------ EXERCISE DATA ------

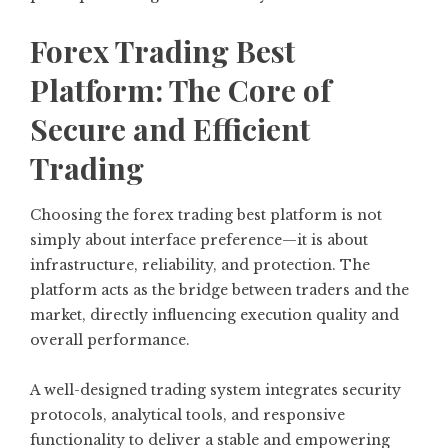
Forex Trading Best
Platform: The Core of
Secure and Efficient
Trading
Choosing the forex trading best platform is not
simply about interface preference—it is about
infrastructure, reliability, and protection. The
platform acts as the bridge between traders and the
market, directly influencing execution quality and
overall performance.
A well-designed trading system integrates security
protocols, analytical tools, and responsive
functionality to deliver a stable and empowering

------
------ EXERCISE DATA ------

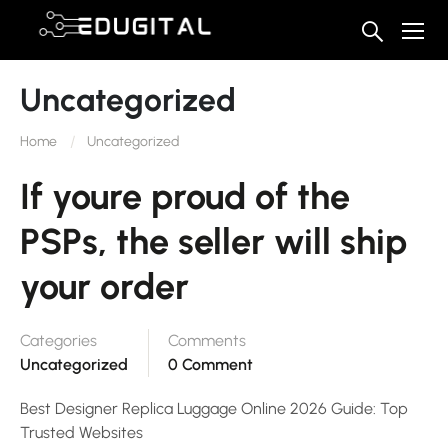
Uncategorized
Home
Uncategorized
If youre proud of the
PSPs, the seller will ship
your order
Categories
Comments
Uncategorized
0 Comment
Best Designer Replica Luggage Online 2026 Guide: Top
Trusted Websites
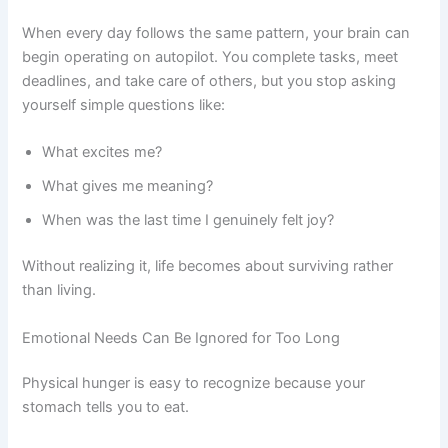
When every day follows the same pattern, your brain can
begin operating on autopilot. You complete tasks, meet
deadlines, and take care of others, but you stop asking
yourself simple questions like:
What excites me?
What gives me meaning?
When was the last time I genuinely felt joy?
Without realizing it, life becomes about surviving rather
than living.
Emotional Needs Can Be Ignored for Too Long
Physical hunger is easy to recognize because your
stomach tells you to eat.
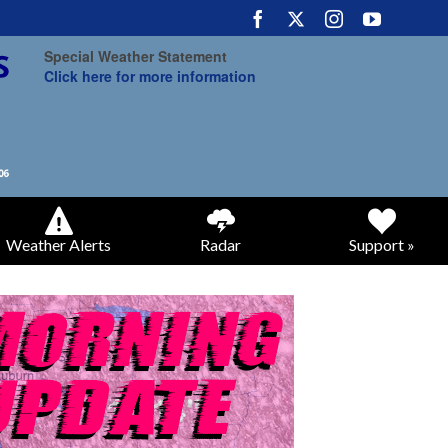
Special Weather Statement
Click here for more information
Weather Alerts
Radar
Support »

------
------ EXERCISE DATA ------

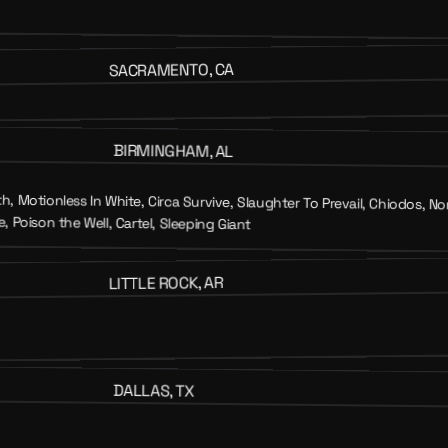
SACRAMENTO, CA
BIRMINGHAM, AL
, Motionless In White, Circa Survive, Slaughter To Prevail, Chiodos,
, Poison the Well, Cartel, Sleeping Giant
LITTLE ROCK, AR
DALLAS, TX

------

◆ **TASK OBJECTIVE**: Reproduce exactly the lines above from the line with "market, directly influencing" to the line with "functionality to deliver", including both, and add nothing.

◆ **FINISHED EXERCISE**:
market, directly influencing execution quality and
overall performance.
A well-designed trading system integrates security
protocols, analytical tools, and responsive
functionality to deliver a stable and empowering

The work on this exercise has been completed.